I think of the nurse in The English Patient. Perhaps if I’d cared for my patients the way she cared for hers? But she also slipped into his bed. So is it possible to love them and leave them there? Is it possible to love them without them leaving stains on one’s heart? Does a heart have room for all of their pain (and one’s own), for their broken bones (and one’s shattered soul), for their discomfort (and one’s own shame)?
I’m haunted by the faces of the patients I neglected, rushed through, walked past, ignored. Those faces remind me every day that I only got what I deserved.
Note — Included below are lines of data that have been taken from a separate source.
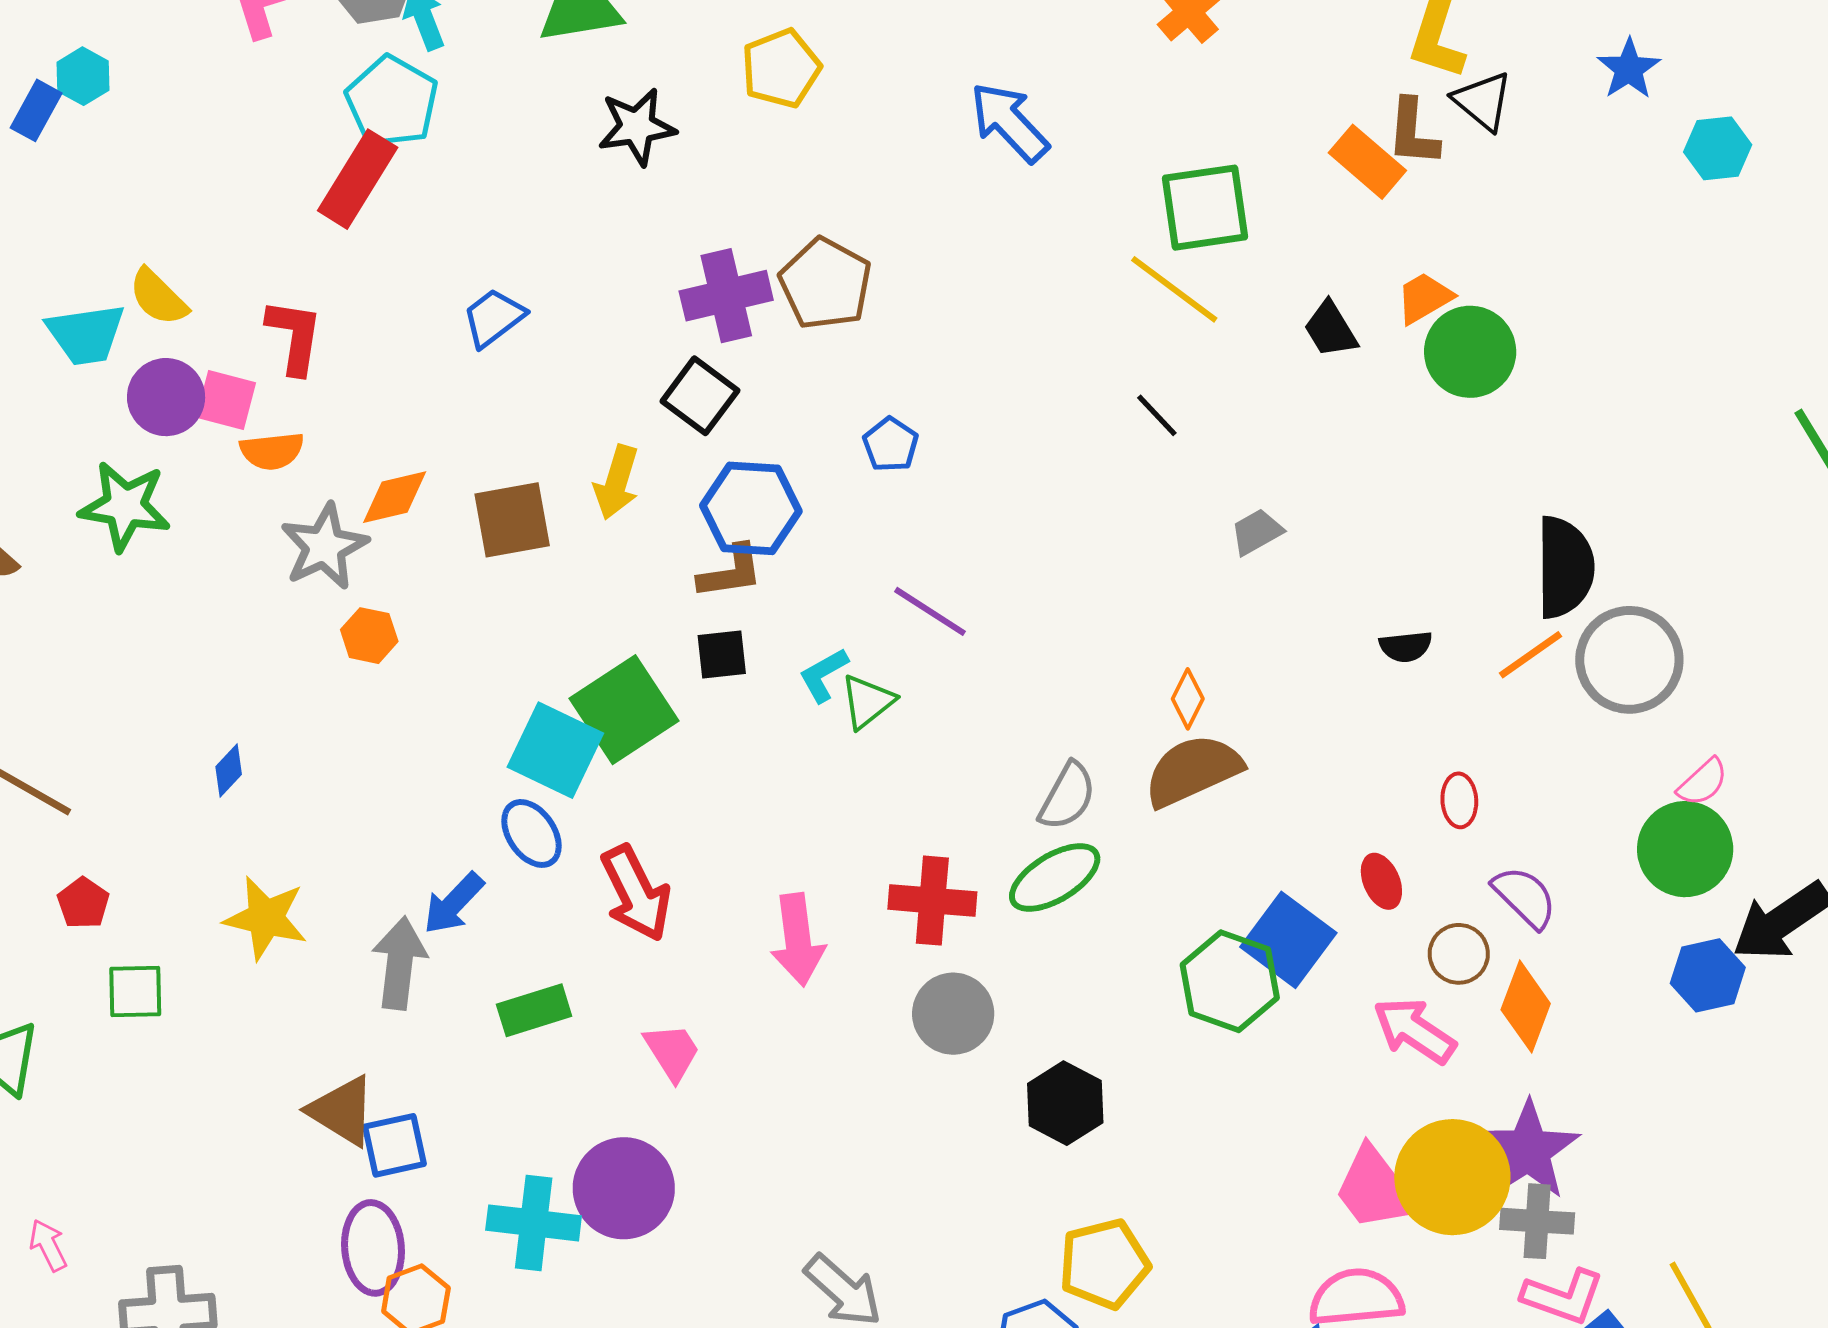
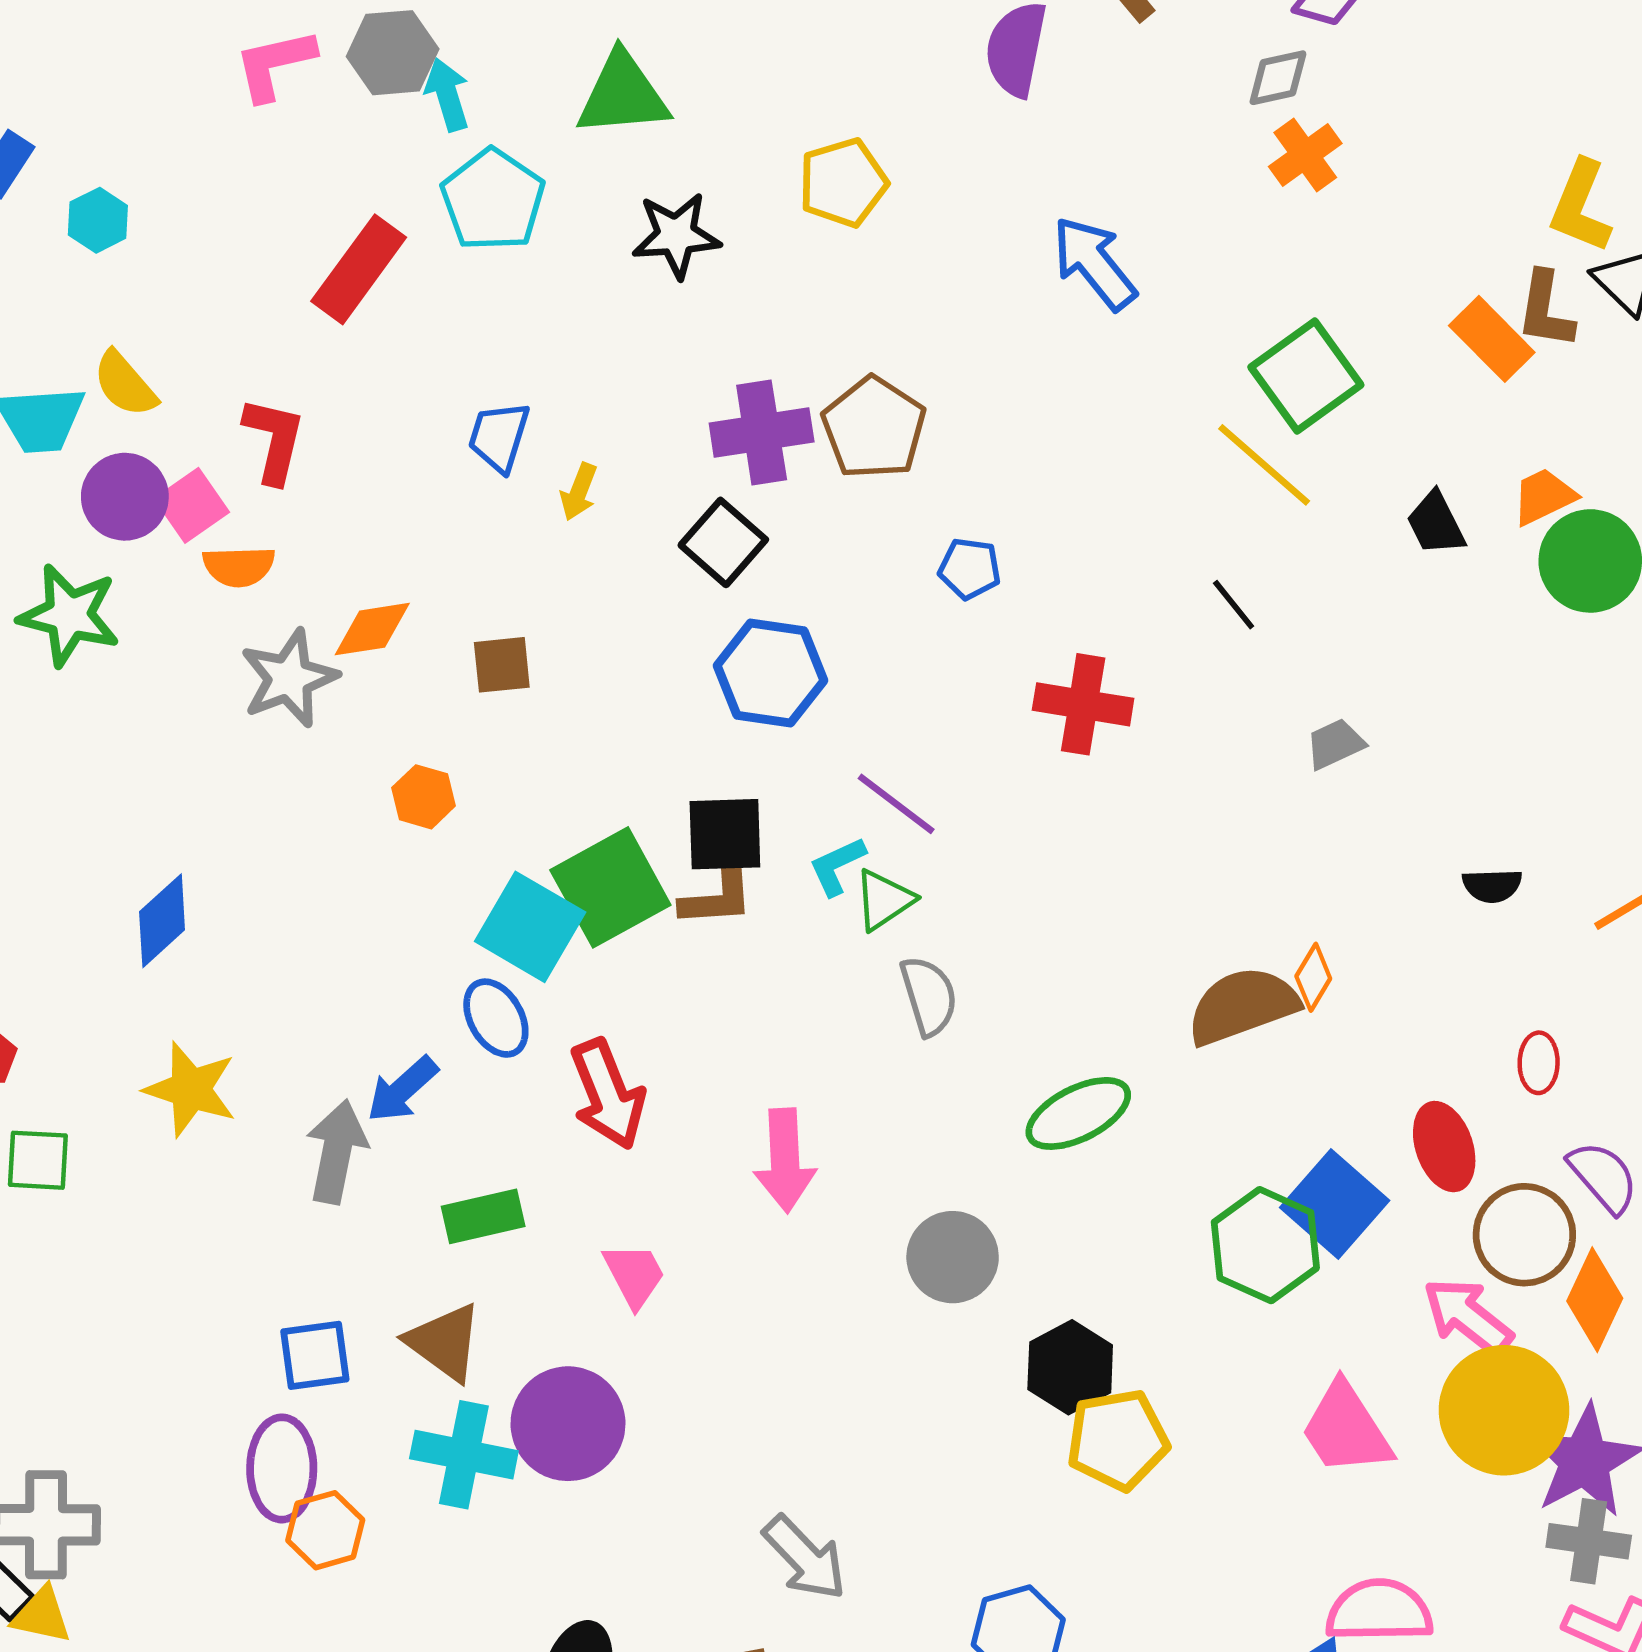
cyan hexagon: (83, 76) -> (98, 220), moved
cyan pentagon: (392, 102) -> (493, 200), moved
green square: (1205, 208) -> (1306, 376), turned -32
blue trapezoid: (494, 318) -> (499, 437), turned -40
pink square: (226, 400) -> (192, 505), turned 36
blue pentagon: (891, 445) -> (970, 569), moved, turned -30
yellow arrow: (617, 482) -> (579, 492), moved, size x0.7
brown square: (512, 520) -> (502, 665), size x0.7
brown L-shape: (731, 572) -> (717, 898), moved
purple line: (930, 611) -> (896, 804), moved
orange hexagon: (369, 636) -> (424, 797), moved
black square: (722, 654) -> (725, 834), size x1.4
orange diamond: (1188, 699) -> (1313, 977), moved
blue diamond: (229, 770) -> (162, 921), size x1.6
gray semicircle: (1067, 796) -> (929, 996), moved, turned -50
red ellipse: (1381, 881) -> (1444, 1147), size x1.4
red cross: (932, 901) -> (1083, 704), moved
brown circle: (1459, 954) -> (1524, 1235), size x1.5
brown triangle: (342, 1111) -> (445, 1342), moved
yellow circle: (1452, 1177) -> (1504, 1410), moved
pink trapezoid: (1375, 1189) -> (1346, 1429), moved
yellow pentagon: (1104, 1264) -> (1118, 1440), moved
The sessions with Dr Phakama are a waste of time. She wants me to do relaxation exercises. She makes me sit with my eyes closed while she reads from a printed sheet that tells me to picture myself walking alone in a park. ‘Find a quiet space where there are no people,’ she reads, ‘where you can be alone, where no one can see you and you can see no others. Find a tree, a tall towering tree, sit down, close your eyes and rest your head against it.’
Is she crazy? What is relaxing about the idea of being alone in a big, empty park behind some tree?
When I said this to her, she said I should use my imagination.